* _Task statement_
Copy the records below exactly as they stand. Leave out the pictures.

Records shown Start Marker

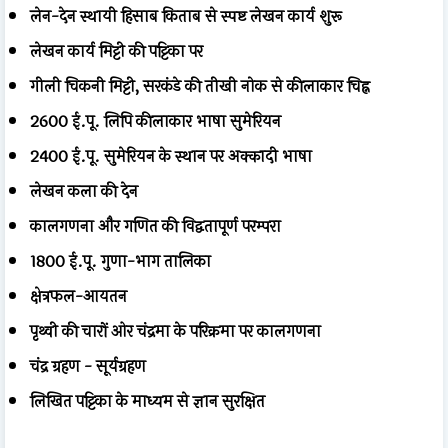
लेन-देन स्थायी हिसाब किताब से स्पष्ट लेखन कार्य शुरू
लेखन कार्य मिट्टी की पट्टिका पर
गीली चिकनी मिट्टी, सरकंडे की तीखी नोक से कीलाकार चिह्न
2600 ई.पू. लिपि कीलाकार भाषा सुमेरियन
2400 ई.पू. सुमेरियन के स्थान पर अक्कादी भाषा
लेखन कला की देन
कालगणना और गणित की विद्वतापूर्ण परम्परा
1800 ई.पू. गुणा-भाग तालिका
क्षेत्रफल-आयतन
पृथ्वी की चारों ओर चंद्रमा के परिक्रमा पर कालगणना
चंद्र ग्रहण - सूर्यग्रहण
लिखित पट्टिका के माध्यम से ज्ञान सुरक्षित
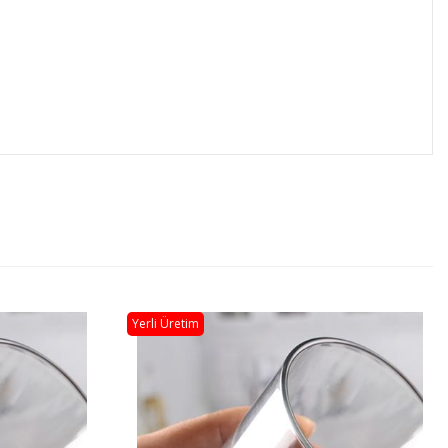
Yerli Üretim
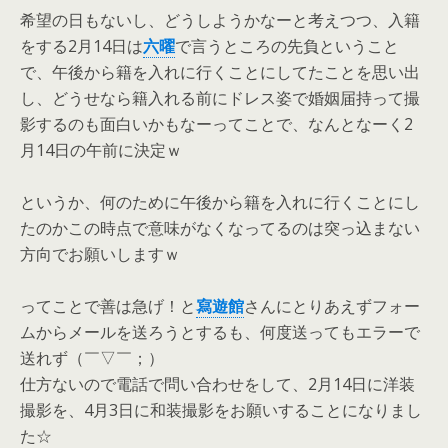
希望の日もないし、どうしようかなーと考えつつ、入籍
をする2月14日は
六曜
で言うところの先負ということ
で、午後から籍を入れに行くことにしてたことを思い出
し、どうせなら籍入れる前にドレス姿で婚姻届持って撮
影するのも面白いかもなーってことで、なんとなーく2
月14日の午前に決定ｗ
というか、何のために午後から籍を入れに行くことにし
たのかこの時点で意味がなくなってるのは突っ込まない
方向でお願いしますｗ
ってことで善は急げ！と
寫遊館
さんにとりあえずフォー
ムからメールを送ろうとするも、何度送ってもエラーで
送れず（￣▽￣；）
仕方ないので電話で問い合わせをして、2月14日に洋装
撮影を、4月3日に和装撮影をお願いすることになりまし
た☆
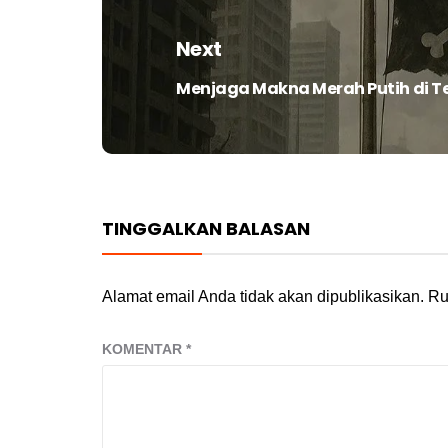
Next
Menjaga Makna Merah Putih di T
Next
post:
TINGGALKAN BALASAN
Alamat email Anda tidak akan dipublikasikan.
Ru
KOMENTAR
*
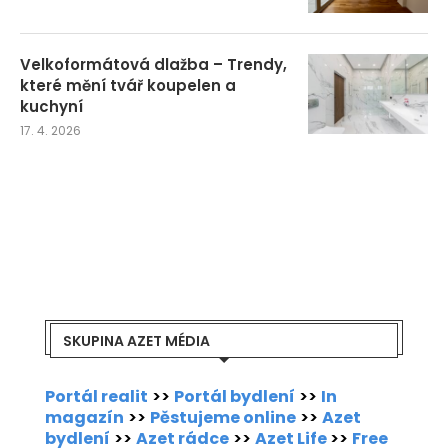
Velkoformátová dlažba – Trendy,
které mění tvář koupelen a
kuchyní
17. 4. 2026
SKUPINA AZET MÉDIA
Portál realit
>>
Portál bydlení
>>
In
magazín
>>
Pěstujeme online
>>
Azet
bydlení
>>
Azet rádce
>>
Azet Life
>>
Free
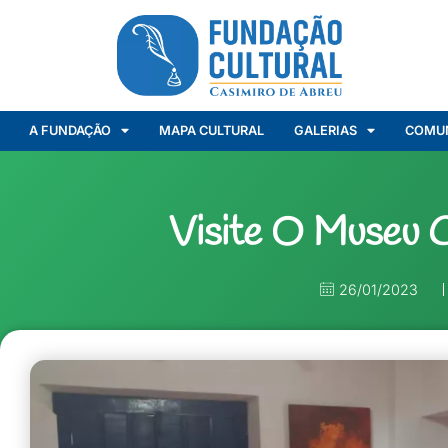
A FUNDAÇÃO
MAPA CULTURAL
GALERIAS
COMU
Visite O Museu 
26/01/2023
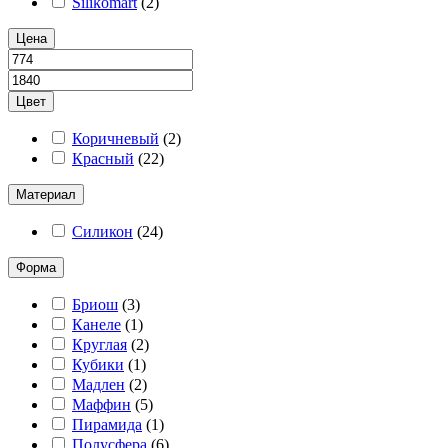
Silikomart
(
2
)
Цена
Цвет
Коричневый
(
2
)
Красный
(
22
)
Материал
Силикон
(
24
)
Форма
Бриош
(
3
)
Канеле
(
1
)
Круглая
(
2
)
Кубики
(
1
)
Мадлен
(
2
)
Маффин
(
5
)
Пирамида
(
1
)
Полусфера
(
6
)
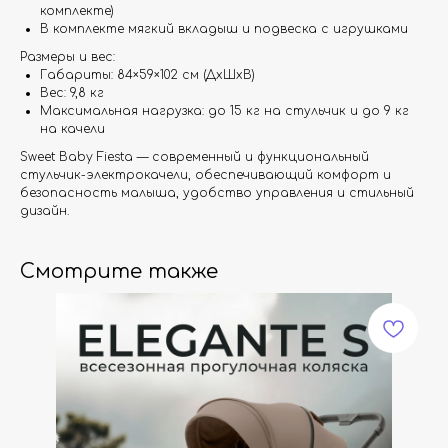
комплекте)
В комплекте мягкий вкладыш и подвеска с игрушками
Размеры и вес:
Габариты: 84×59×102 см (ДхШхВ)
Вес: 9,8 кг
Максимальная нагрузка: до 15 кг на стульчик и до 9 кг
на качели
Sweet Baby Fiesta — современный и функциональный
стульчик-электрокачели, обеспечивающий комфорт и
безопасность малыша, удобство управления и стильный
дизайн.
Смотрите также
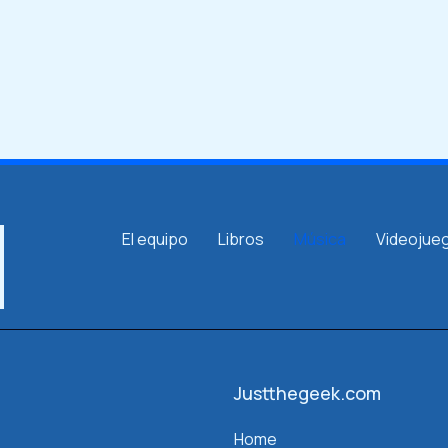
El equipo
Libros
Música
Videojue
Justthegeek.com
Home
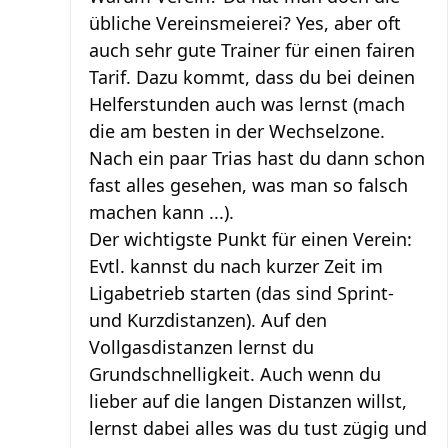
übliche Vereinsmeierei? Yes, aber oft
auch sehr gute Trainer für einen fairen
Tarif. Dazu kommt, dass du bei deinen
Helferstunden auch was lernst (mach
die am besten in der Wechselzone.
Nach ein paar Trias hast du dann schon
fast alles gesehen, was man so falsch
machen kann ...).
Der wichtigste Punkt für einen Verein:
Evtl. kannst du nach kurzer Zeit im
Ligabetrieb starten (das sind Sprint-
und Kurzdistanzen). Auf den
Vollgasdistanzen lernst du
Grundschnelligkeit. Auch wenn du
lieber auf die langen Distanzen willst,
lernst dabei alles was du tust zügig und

Records shown End Marker

* _Task result_
लेन-देन स्थायी हिसाब किताब से स्पष्ट लेखन कार्य शुरू
लेखन कार्य मिट्टी की पट्टिका पर
गीली चिकनी मिट्टी, सरकंडे की तीखी नोक से कीलाकार चिह्न
2600 ई.पू. लिपि कीलाकार भाषा सुमेरियन
2400 ई.पू. सुमेरियन के स्थान पर अक्कादी भाषा
लेखन कला की देन
कालगणना और गणित की विद्वतापूर्ण परम्परा
1800 ई.पू. गुणा-भाग तालिका
क्षेत्रफल-आयतन
पृथ्वी की चारों ओर चंद्रमा के परिक्रमा पर कालगणना
चंद्र ग्रहण - सूर्यग्रहण
लिखित पट्टिका के माध्यम से ज्ञान सुरक्षित
Yerli Üretim
希望の日もないし、どうしようかなーと考えつつ、入籍
をする2月14日は
六曜
で言うところの先負ということ
で、午後から籍を入れに行くことにしてたことを思い出
し、どうせなら籍入れる前にドレス姿で婚姻届持って撮
影するのも面白いかもなーってことで、なんとなーく2
月14日の午前に決定ｗ
というか、何のために午後から籍を入れに行くことにし
たのかこの時点で意味がなくなってるのは突っ込まない
方向でお願いしますｗ
ってことで善は急げ！と
寫遊館
さんにとりあえずフォー
ムからメールを送ろうとするも、何度送ってもエラーで
送れず（￣▽￣；）
仕方ないので電話で問い合わせをして、2月14日に洋装
撮影を、4月3日に和装撮影をお願いすることになりまし
た☆
Next
Menjaga Makna Merah Putih di T
Next
post:
TINGGALKAN BALASAN
Alamat email Anda tidak akan dipublikasikan.
Ru
KOMENTAR
*
Velkoformátová dlažba – Trendy,
které mění tvář koupelen a
kuchyní
17. 4. 2026
SKUPINA AZET MÉDIA
Portál realit
>>
Portál bydlení
>>
In
magazín
>>
Pěstujeme online
>>
Azet
bydlení
>>
Azet rádce
>>
Azet Life
>>
Free
A FUNDAÇÃO
MAPA CULTURAL
GALERIAS
COMU
Visite O Museu 
26/01/2023
Silikomart
(
2
)
Цена
Цвет
Коричневый
(
2
)
Красный
(
22
)
Материал
Силикон
(
24
)
Форма
Бриош
(
3
)
Канеле
(
1
)
Круглая
(
2
)
Кубики
(
1
)
Мадлен
(
2
)
Маффин
(
5
)
Пирамида
(
1
)
Полусфера
(
6
)
комплекте)
В комплекте мягкий вкладыш и подвеска с игрушками
Размеры и вес:
Габариты: 84×59×102 см (ДхШхВ)
Вес: 9,8 кг
Максимальная нагрузка: до 15 кг на стульчик и до 9 кг
на качели
Sweet Baby Fiesta — современный и функциональный
стульчик-электрокачели, обеспечивающий комфорт и
безопасность малыша, удобство управления и стильный
дизайн.
Смотрите также
El equipo
Libros
Música
Videojue
Justthegeek.com
Home
übliche Vereinsmeierei? Yes, aber oft
auch sehr gute Trainer für einen fairen
Tarif. Dazu kommt, dass du bei deinen
Helferstunden auch was lernst (mach
die am besten in der Wechselzone.
Nach ein paar Trias hast du dann schon
fast alles gesehen, was man so falsch
machen kann ...).
Der wichtigste Punkt für einen Verein:
Evtl. kannst du nach kurzer Zeit im
Ligabetrieb starten (das sind Sprint-
und Kurzdistanzen). Auf den
Vollgasdistanzen lernst du
Grundschnelligkeit. Auch wenn du
lieber auf die langen Distanzen willst,
lernst dabei alles was du tust zügig und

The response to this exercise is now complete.